1.3Consistency and Coherence for Heterogeneous Systems

book p. 6 · ~3 min read

  • heterogeneous systems
  • GPU coherence (preview)
  • consistency-directed coherence (preview)

Shared memory beyond the CPU

Modern computer systems are predominantly heterogeneous. The processor in a mobile phone is not just a multicore CPU: it packs a GPU and other accelerators — neural-network hardware, for instance — onto the same chip. And in the quest for programmability, these heterogeneous systems are starting to expose a single shared memory across all of those compute units, which drags every question from this chapter — what ordering is guaranteed? can a cached copy go stale? — across the CPU boundary.
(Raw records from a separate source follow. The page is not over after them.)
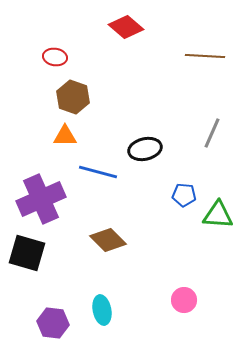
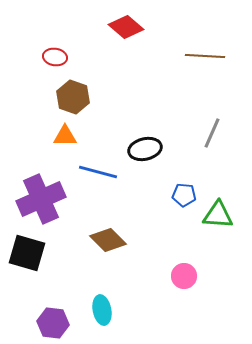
pink circle: moved 24 px up
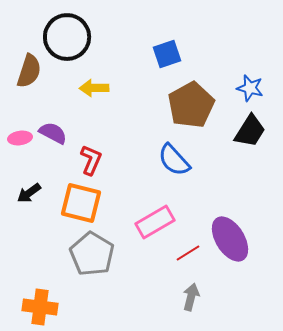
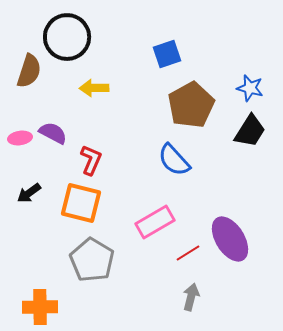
gray pentagon: moved 6 px down
orange cross: rotated 8 degrees counterclockwise
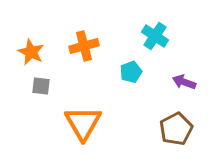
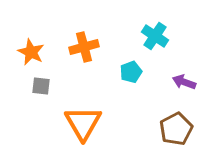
orange cross: moved 1 px down
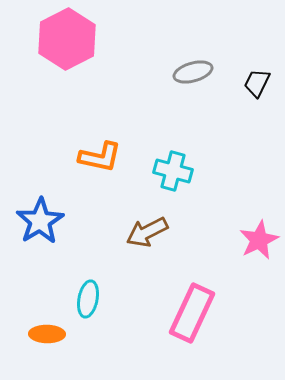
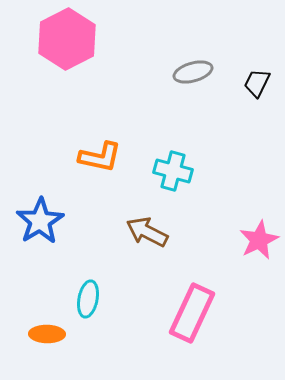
brown arrow: rotated 54 degrees clockwise
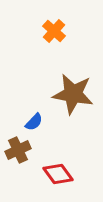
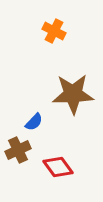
orange cross: rotated 15 degrees counterclockwise
brown star: rotated 12 degrees counterclockwise
red diamond: moved 7 px up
System-on-chipMulticore CPUC0C1C2C3caches (kept coherent, ch. 6–9)GPUcaches (coherent? — ch. 10)Accelerator(e.g., neural network)compute arraylocal buffersinterconnectone shared memory

A heterogeneous SoC: CPU cores, GPU, and accelerators all reading and writing the same shared address space.
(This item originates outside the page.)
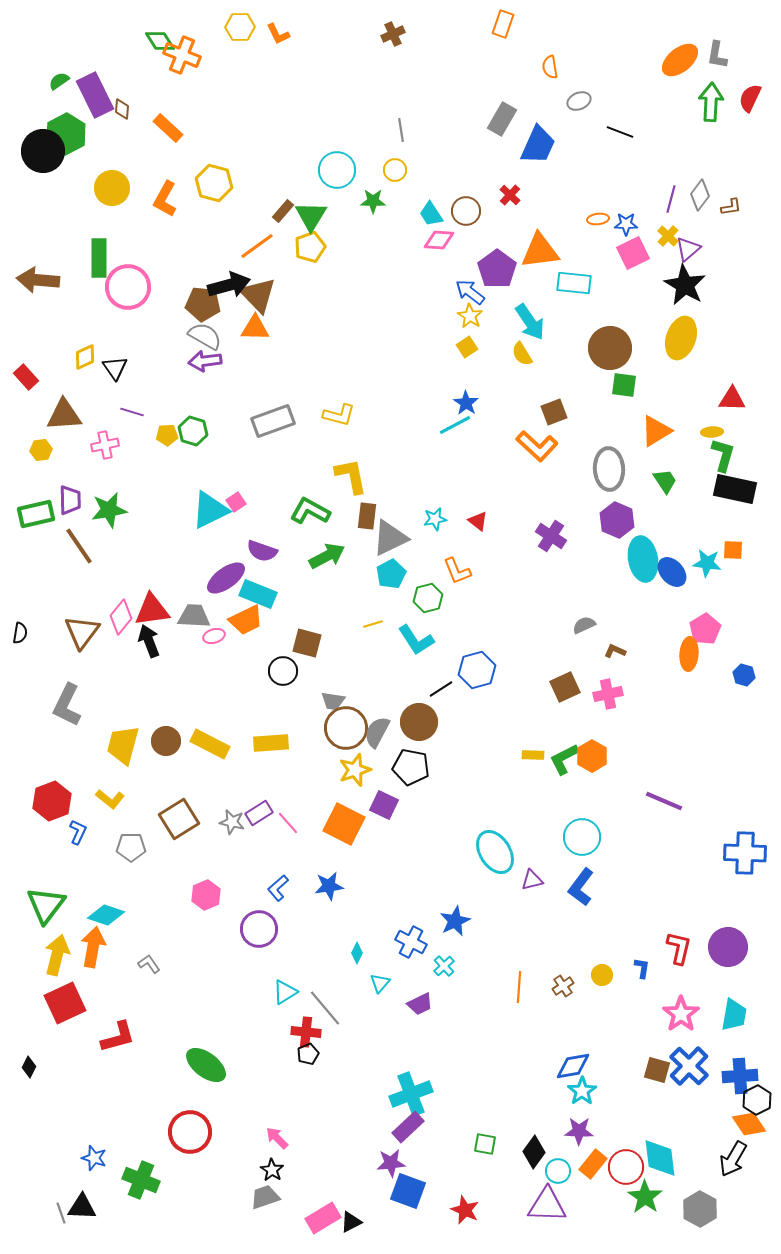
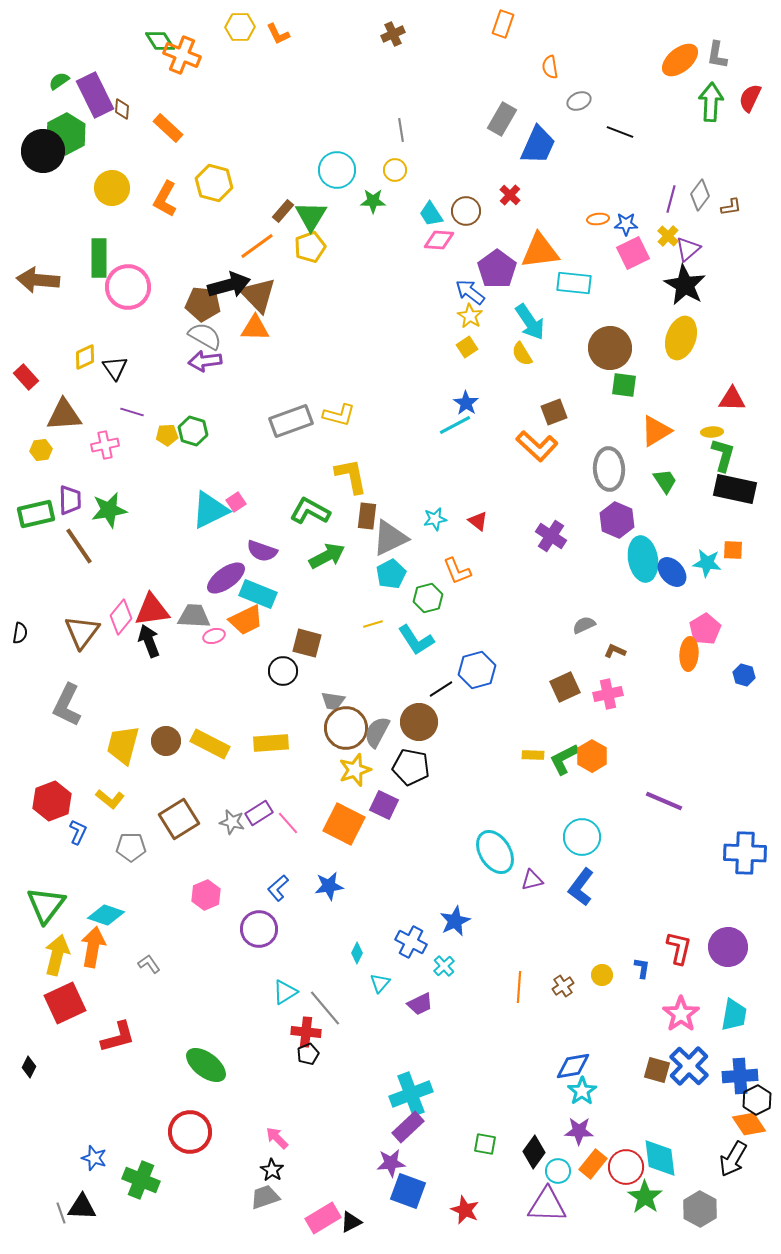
gray rectangle at (273, 421): moved 18 px right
GPUs: life without hardware coherence

GPUs are arguably today’s most popular accelerators, and they made a choice that will look bold after chapters 6–9: they originally did not support hardware cache coherence at all. The choice was rational. GPUs were designed for embarrassingly parallel graphics workloads whose threads hardly synchronize or share data — if copies almost never conflict, the hardware to keep them in sync buys little.

The bill arrives when GPUs are put to work on general-purpose workloads (GPGPU) with fine-grained synchronization and data sharing. Without hardware coherence, such programs face programmability challenges (the programmer must reason about stale copies) and/or performance challenges (crude workarounds like flushing whole caches at synchronization points).

Chapter 10 examines the promising coherence alternatives that overcome these limitations. Their common theme connects back to the two protocol classes of §1.2: rather than implementing coherence in a consistency-agnostic manner (writes propagate synchronously, caches always invisible), the candidate GPU protocols enforce the consistency model directly — they propagate values lazily, exactly when the memory model requires them to be visible. The chapter closes with a brief discussion of consistency and coherence across CPUs and accelerators, where different compute units may even live under different memory models.

Check yourself

1.Why did early GPUs choose NOT to support hardware cache coherence?

2.What goes wrong when a coherence-less GPU is used for general-purpose computing?

3.How do the promising GPU coherence protocols of Chapter 10 differ from the CPU-style protocols of Chapters 6–9?